▶ [Problem details]
Apart from the images, reproduce every record word for word.

(Extracted information)

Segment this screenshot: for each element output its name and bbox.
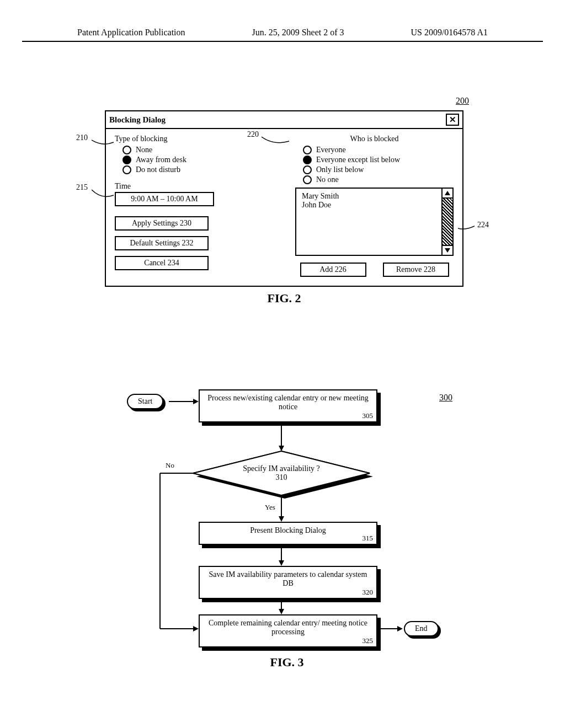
radio-everyone[interactable]: Everyone (303, 146, 454, 154)
dialog-title: Blocking Dialog (109, 115, 166, 125)
flow-step-320: Save IM availability parameters to calen… (199, 566, 377, 599)
svg-marker-8 (279, 516, 284, 522)
svg-marker-18 (397, 626, 403, 631)
flow-ref: 320 (363, 588, 374, 597)
svg-marker-16 (193, 626, 199, 631)
leader-210 (92, 137, 114, 148)
flow-text: Complete remaining calendar entry/ meeti… (209, 619, 367, 636)
page-header: Patent Application Publication Jun. 25, … (22, 0, 543, 42)
callout-215: 215 (76, 183, 88, 192)
radio-label: Do not disturb (136, 165, 180, 174)
flow-text: Process new/existing calendar entry or n… (207, 394, 369, 411)
radio-icon (122, 156, 131, 164)
radio-only-list[interactable]: Only list below (303, 165, 454, 174)
who-is-blocked-label: Who is blocked (295, 135, 454, 143)
svg-marker-3 (279, 446, 284, 451)
flow-ref: 315 (363, 534, 374, 543)
time-label: Time (115, 182, 273, 191)
radio-do-not-disturb[interactable]: Do not disturb (122, 165, 273, 174)
left-column: Type of blocking None Away from desk Do … (115, 135, 273, 277)
flow-end: End (404, 621, 439, 636)
flow-ref: 325 (363, 636, 374, 645)
radio-none[interactable]: None (122, 146, 273, 154)
apply-settings-button[interactable]: Apply Settings 230 (115, 216, 209, 231)
radio-everyone-except[interactable]: Everyone except list below (303, 156, 454, 164)
radio-icon (303, 175, 312, 184)
leader-220 (262, 135, 289, 147)
label-yes: Yes (265, 503, 275, 512)
header-left: Patent Application Publication (77, 28, 185, 38)
radio-label: Everyone (316, 146, 346, 154)
flow-start: Start (127, 394, 163, 409)
figure-2: 200 210 215 220 224 Blocking Dialog ✕ Ty… (105, 110, 463, 306)
dialog-titlebar: Blocking Dialog ✕ (106, 111, 462, 129)
label-no: No (166, 461, 174, 470)
figure-3-caption: FIG. 3 (99, 655, 475, 670)
scroll-up-button[interactable] (443, 189, 452, 199)
svg-marker-1 (193, 399, 199, 404)
chevron-down-icon (445, 248, 450, 253)
time-input[interactable]: 9:00 AM – 10:00 AM (115, 192, 214, 206)
header-mid: Jun. 25, 2009 Sheet 2 of 3 (252, 28, 344, 38)
radio-no-one[interactable]: No one (303, 175, 454, 184)
flow-decision-310: Specify IM availability ? 310 (226, 464, 337, 482)
svg-marker-10 (279, 560, 284, 566)
flow-step-325: Complete remaining calendar entry/ meeti… (199, 614, 377, 647)
callout-220: 220 (247, 130, 259, 139)
flow-text: Specify IM availability ? (226, 464, 337, 473)
close-icon[interactable]: ✕ (446, 114, 459, 126)
leader-215 (92, 186, 114, 200)
radio-icon (303, 156, 312, 164)
blocked-listbox[interactable]: Mary Smith John Doe (295, 188, 454, 256)
callout-224: 224 (477, 221, 489, 229)
time-section: Time 9:00 AM – 10:00 AM (115, 182, 273, 206)
flow-text: Save IM availability parameters to calen… (209, 570, 367, 587)
radio-icon (303, 146, 312, 154)
default-settings-button[interactable]: Default Settings 232 (115, 236, 209, 250)
flow-step-305: Process new/existing calendar entry or n… (199, 389, 377, 422)
flow-text: Present Blocking Dialog (250, 526, 326, 534)
radio-icon (122, 165, 131, 174)
leader-224 (458, 224, 475, 232)
radio-label: Away from desk (136, 156, 186, 164)
radio-icon (303, 165, 312, 174)
flow-step-315: Present Blocking Dialog 315 (199, 522, 377, 545)
scroll-track[interactable] (443, 199, 452, 245)
radio-icon (122, 146, 131, 154)
flow-ref: 310 (226, 473, 337, 482)
cancel-button[interactable]: Cancel 234 (115, 256, 209, 270)
callout-210: 210 (76, 133, 88, 142)
figure-2-caption: FIG. 2 (105, 291, 463, 306)
chevron-up-icon (445, 191, 450, 195)
list-item[interactable]: Mary Smith (302, 192, 436, 201)
flow-ref: 305 (363, 411, 374, 420)
list-item[interactable]: John Doe (302, 201, 436, 210)
svg-marker-12 (279, 609, 284, 614)
radio-label: No one (316, 175, 339, 184)
radio-label: Only list below (316, 165, 364, 174)
right-column: Who is blocked Everyone Everyone except … (295, 135, 454, 277)
add-button[interactable]: Add 226 (300, 263, 366, 277)
scrollbar[interactable] (441, 189, 452, 255)
radio-away-from-desk[interactable]: Away from desk (122, 156, 273, 164)
ref-200: 200 (456, 96, 469, 106)
radio-label: Everyone except list below (316, 156, 400, 164)
header-right: US 2009/0164578 A1 (411, 28, 488, 38)
radio-label: None (136, 146, 152, 154)
scroll-down-button[interactable] (443, 245, 452, 255)
remove-button[interactable]: Remove 228 (383, 263, 449, 277)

(End Extracted information)

▶ [Task answer]
Segment this screenshot: for each element output its name and bbox.
radio-everyone[interactable]: Everyone (303, 146, 454, 154)
dialog-title: Blocking Dialog (109, 115, 166, 125)
flow-step-320: Save IM availability parameters to calen… (199, 566, 377, 599)
svg-marker-8 (279, 516, 284, 522)
svg-marker-18 (397, 626, 403, 631)
flow-ref: 320 (363, 588, 374, 597)
svg-marker-16 (193, 626, 199, 631)
leader-210 (92, 137, 114, 148)
flow-text: Complete remaining calendar entry/ meeti… (209, 619, 367, 636)
page-header: Patent Application Publication Jun. 25, … (22, 0, 543, 42)
callout-215: 215 (76, 183, 88, 192)
radio-label: Do not disturb (136, 165, 180, 174)
flow-text: Process new/existing calendar entry or n… (207, 394, 369, 411)
radio-icon (122, 156, 131, 164)
radio-only-list[interactable]: Only list below (303, 165, 454, 174)
who-is-blocked-label: Who is blocked (295, 135, 454, 143)
svg-marker-3 (279, 446, 284, 451)
flow-ref: 315 (363, 534, 374, 543)
time-label: Time (115, 182, 273, 191)
radio-do-not-disturb[interactable]: Do not disturb (122, 165, 273, 174)
left-column: Type of blocking None Away from desk Do … (115, 135, 273, 277)
flow-end: End (404, 621, 439, 636)
flow-ref: 325 (363, 636, 374, 645)
radio-none[interactable]: None (122, 146, 273, 154)
apply-settings-button[interactable]: Apply Settings 230 (115, 216, 209, 231)
radio-everyone-except[interactable]: Everyone except list below (303, 156, 454, 164)
radio-icon (303, 175, 312, 184)
leader-220 (262, 135, 289, 147)
label-yes: Yes (265, 503, 275, 512)
header-left: Patent Application Publication (77, 28, 185, 38)
radio-label: Everyone (316, 146, 346, 154)
flow-start: Start (127, 394, 163, 409)
figure-2: 200 210 215 220 224 Blocking Dialog ✕ Ty… (105, 110, 463, 306)
dialog-titlebar: Blocking Dialog ✕ (106, 111, 462, 129)
label-no: No (166, 461, 174, 470)
figure-3-caption: FIG. 3 (99, 655, 475, 670)
scroll-up-button[interactable] (443, 189, 452, 199)
svg-marker-1 (193, 399, 199, 404)
chevron-down-icon (445, 248, 450, 253)
time-input[interactable]: 9:00 AM – 10:00 AM (115, 192, 214, 206)
header-mid: Jun. 25, 2009 Sheet 2 of 3 (252, 28, 344, 38)
radio-no-one[interactable]: No one (303, 175, 454, 184)
flow-decision-310: Specify IM availability ? 310 (226, 464, 337, 482)
svg-marker-10 (279, 560, 284, 566)
flow-step-325: Complete remaining calendar entry/ meeti… (199, 614, 377, 647)
callout-220: 220 (247, 130, 259, 139)
flow-text: Specify IM availability ? (226, 464, 337, 473)
close-icon[interactable]: ✕ (446, 114, 459, 126)
leader-215 (92, 186, 114, 200)
radio-icon (303, 156, 312, 164)
blocked-listbox[interactable]: Mary Smith John Doe (295, 188, 454, 256)
callout-224: 224 (477, 221, 489, 229)
time-section: Time 9:00 AM – 10:00 AM (115, 182, 273, 206)
flow-text: Save IM availability parameters to calen… (209, 570, 367, 587)
radio-icon (303, 146, 312, 154)
default-settings-button[interactable]: Default Settings 232 (115, 236, 209, 250)
flow-step-305: Process new/existing calendar entry or n… (199, 389, 377, 422)
flow-text: Present Blocking Dialog (250, 526, 326, 534)
radio-icon (122, 165, 131, 174)
leader-224 (458, 224, 475, 232)
radio-label: Away from desk (136, 156, 186, 164)
radio-icon (303, 165, 312, 174)
flow-step-315: Present Blocking Dialog 315 (199, 522, 377, 545)
scroll-track[interactable] (443, 199, 452, 245)
radio-icon (122, 146, 131, 154)
flow-ref: 310 (226, 473, 337, 482)
cancel-button[interactable]: Cancel 234 (115, 256, 209, 270)
callout-210: 210 (76, 133, 88, 142)
figure-2-caption: FIG. 2 (105, 291, 463, 306)
chevron-up-icon (445, 191, 450, 195)
list-item[interactable]: Mary Smith (302, 192, 436, 201)
flow-ref: 305 (363, 411, 374, 420)
list-item[interactable]: John Doe (302, 201, 436, 210)
svg-marker-12 (279, 609, 284, 614)
radio-label: No one (316, 175, 339, 184)
radio-label: Only list below (316, 165, 364, 174)
right-column: Who is blocked Everyone Everyone except … (295, 135, 454, 277)
add-button[interactable]: Add 226 (300, 263, 366, 277)
scrollbar[interactable] (441, 189, 452, 255)
radio-away-from-desk[interactable]: Away from desk (122, 156, 273, 164)
ref-200: 200 (456, 96, 469, 106)
radio-label: Everyone except list below (316, 156, 400, 164)
header-right: US 2009/0164578 A1 (411, 28, 488, 38)
radio-label: None (136, 146, 152, 154)
scroll-down-button[interactable] (443, 245, 452, 255)
remove-button[interactable]: Remove 228 (383, 263, 449, 277)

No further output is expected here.